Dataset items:
++++

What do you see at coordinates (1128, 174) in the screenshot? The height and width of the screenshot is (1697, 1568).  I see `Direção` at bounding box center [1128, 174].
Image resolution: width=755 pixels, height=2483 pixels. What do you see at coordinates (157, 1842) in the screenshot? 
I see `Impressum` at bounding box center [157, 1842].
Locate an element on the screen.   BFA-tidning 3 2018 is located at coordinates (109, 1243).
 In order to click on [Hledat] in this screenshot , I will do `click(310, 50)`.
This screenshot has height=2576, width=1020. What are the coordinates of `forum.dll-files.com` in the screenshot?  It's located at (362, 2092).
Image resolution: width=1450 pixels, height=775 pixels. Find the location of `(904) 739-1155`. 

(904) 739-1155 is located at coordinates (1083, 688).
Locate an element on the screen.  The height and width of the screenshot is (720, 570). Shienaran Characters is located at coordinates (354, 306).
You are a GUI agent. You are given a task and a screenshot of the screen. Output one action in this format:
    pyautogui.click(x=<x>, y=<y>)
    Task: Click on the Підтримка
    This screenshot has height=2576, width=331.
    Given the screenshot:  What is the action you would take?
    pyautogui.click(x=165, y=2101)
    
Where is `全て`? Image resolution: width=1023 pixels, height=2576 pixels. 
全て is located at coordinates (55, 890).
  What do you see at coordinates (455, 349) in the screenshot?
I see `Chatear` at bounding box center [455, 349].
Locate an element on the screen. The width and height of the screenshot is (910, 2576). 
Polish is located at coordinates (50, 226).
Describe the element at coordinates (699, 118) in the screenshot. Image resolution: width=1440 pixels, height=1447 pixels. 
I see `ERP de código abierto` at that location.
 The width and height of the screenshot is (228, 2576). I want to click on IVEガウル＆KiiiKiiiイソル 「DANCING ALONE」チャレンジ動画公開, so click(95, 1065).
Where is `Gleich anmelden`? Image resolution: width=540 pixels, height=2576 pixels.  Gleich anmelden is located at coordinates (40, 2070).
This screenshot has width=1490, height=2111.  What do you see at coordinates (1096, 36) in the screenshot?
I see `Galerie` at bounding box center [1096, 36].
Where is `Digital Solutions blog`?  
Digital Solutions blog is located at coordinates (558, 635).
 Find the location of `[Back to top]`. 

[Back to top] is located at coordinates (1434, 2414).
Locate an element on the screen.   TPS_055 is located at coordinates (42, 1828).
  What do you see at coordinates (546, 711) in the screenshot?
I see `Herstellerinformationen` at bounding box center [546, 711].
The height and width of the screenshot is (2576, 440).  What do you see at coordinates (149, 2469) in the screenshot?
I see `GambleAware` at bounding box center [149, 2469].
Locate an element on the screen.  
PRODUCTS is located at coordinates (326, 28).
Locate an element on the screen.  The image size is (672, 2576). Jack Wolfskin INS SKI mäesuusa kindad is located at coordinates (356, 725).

++++

The response has to match the data exactly, line for line.

What do you see at coordinates (1128, 174) in the screenshot? The height and width of the screenshot is (1697, 1568).  I see `Direção` at bounding box center [1128, 174].
Image resolution: width=755 pixels, height=2483 pixels. What do you see at coordinates (157, 1842) in the screenshot? 
I see `Impressum` at bounding box center [157, 1842].
Locate an element on the screen.   BFA-tidning 3 2018 is located at coordinates (109, 1243).
 In order to click on [Hledat] in this screenshot , I will do `click(310, 50)`.
This screenshot has height=2576, width=1020. What are the coordinates of `forum.dll-files.com` in the screenshot?  It's located at (362, 2092).
Image resolution: width=1450 pixels, height=775 pixels. Find the location of `(904) 739-1155`. 

(904) 739-1155 is located at coordinates (1083, 688).
Locate an element on the screen.  The height and width of the screenshot is (720, 570). Shienaran Characters is located at coordinates (354, 306).
You are a GUI agent. You are given a task and a screenshot of the screen. Output one action in this format:
    pyautogui.click(x=<x>, y=<y>)
    Task: Click on the Підтримка
    This screenshot has height=2576, width=331.
    Given the screenshot:  What is the action you would take?
    pyautogui.click(x=165, y=2101)
    
Where is `全て`? Image resolution: width=1023 pixels, height=2576 pixels. 
全て is located at coordinates (55, 890).
  What do you see at coordinates (455, 349) in the screenshot?
I see `Chatear` at bounding box center [455, 349].
Locate an element on the screen. The width and height of the screenshot is (910, 2576). 
Polish is located at coordinates (50, 226).
Describe the element at coordinates (699, 118) in the screenshot. Image resolution: width=1440 pixels, height=1447 pixels. 
I see `ERP de código abierto` at that location.
 The width and height of the screenshot is (228, 2576). I want to click on IVEガウル＆KiiiKiiiイソル 「DANCING ALONE」チャレンジ動画公開, so click(95, 1065).
Where is `Gleich anmelden`? Image resolution: width=540 pixels, height=2576 pixels.  Gleich anmelden is located at coordinates (40, 2070).
This screenshot has width=1490, height=2111.  What do you see at coordinates (1096, 36) in the screenshot?
I see `Galerie` at bounding box center [1096, 36].
Where is `Digital Solutions blog`?  
Digital Solutions blog is located at coordinates (558, 635).
 Find the location of `[Back to top]`. 

[Back to top] is located at coordinates (1434, 2414).
Locate an element on the screen.   TPS_055 is located at coordinates (42, 1828).
  What do you see at coordinates (546, 711) in the screenshot?
I see `Herstellerinformationen` at bounding box center [546, 711].
The height and width of the screenshot is (2576, 440).  What do you see at coordinates (149, 2469) in the screenshot?
I see `GambleAware` at bounding box center [149, 2469].
Locate an element on the screen.  
PRODUCTS is located at coordinates (326, 28).
Locate an element on the screen.  The image size is (672, 2576). Jack Wolfskin INS SKI mäesuusa kindad is located at coordinates (356, 725).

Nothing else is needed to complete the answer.